There is a little-known property of incandescent lamps ("light bulbs"):
There is indeed an "ideal voltage" which maximizes the efficiency of a
design for a given wattage and life expectancy.

The reasons: If the design voltage is higher than ideal, then the
longer, thinner filament evaporates more quickly and has to be run at a
lower temperature for the same life expectancy. The lower temperature
shifts spectral output from visible to infrared (although even in the best
case - at the melting point of tungsten - the radiation is roughly 1% UV,
18% visible, 81% IR).
In addition, all halogen lamps and most other incandescent lamps have a
gas fill, and energy lost from the gas conducting heat from the filament
is surprisingly proportional to the visibly apparant length of the
filament and surprisingly independent of the diameter of the filament.
A thinner filament has an almost correspondingly thinner "boundary layer"
of surrounding gas heated by the filament, with a proportionately higher
temperature gradient, and this makes heat conduction energy loss about
proportional to filament length but not varying much with filament
diameter.
These are reasons why a shorter, thicker filament has higher energy
efficiency than a longer, thinner one.

One can be excessively extreme in low voltage design - an excessively
short and thick filament has high cross section area and high temperature
gradient in its ends, and heat conduction from the ends becomes a
significant energy loss.

Now for what is the most efficient design voltage for incandescent
lamps: This varies with voltage:

For a fraction of 1 watt, 3-5 volts with a vacuum.

For around 1 watt, around 6 volts with a vacuum.
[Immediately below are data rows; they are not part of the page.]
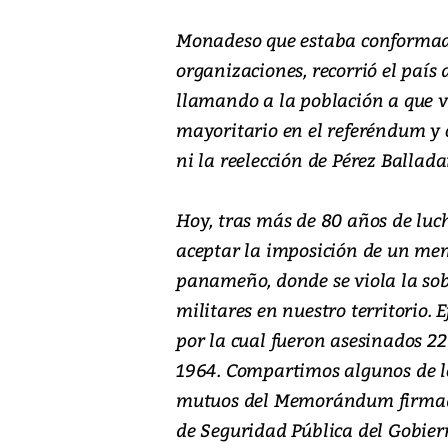
Monadeso que estaba conformad
organizaciones, recorrió el país
llamando a la población a que v
mayoritario en el referéndum y c
ni la reelección de Pérez Ballada
Hoy, tras más de 80 años de lu
aceptar la imposición de un m
panameño, donde se viola la sob
militares en nuestro territorio. 
por la cual fueron asesinados 2
1964. Compartimos algunos de l
mutuos del Memorándum firmado
de Seguridad Pública del Gobier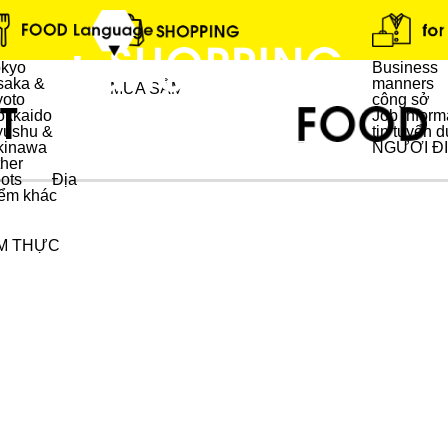
okyo
Business
saka &
manners
MUA SẮM
yoto
công sở
okkaido
Job inform
yushu &
tin tuyển 
kinawa
NGƯỜI ĐI
ẨM THỰC
her
ots
Địa
ểm khác
M THỰC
For a couple to a few watts, around 6 volts with a gas fill with a
singly coiled filament.

For around 10-20 watts, around 10 volts with a gas fill and a singly
coiled filament.

For around 25-100 watts, around 12-14 volts with a gas fill and a
singly coiled filament.

For a couple hundred watts, around 20 volts with a singly coiled
filament.

For several hundred watts to a kilowatt or two, jump to about 50-80
volts and with a coiled-coil filament.

If the voltage is well above "optimum" and the current is at least about
.3 amp, a coiled-coil filament is better than a singly coiled one and
gas fill is better than a vacuum.

If the voltage is well above optimum and current is near or below .2
amp, then best design is usually with a vacuum. In a vacuum, degree of
coiling of the filament does not matter as much but it is normally
singly coiled mainly to avoid excessive length. Coiling has a slight
efficiency advantage even in a vacuum - the filament has to be made with
more surface area, with both length and diameter increased, if some of
the light is absorbed by nearby pieces of filament. The thicker
filament will normally either last longer or can be operated at a higher
temperature.

As for how much of an efficiency advantage does a 12 volt lamp have over
a 120V one? At lower wattages this gets significant. The 1156 automotive
bulb at 12.2 volts consumes 25 watts, has an average life expectancy
around 2100 hours, and a light output of approx. 340 lumens. Compare to
around 230 lumens for a 120V 25W lightbulb of similar life expectancy.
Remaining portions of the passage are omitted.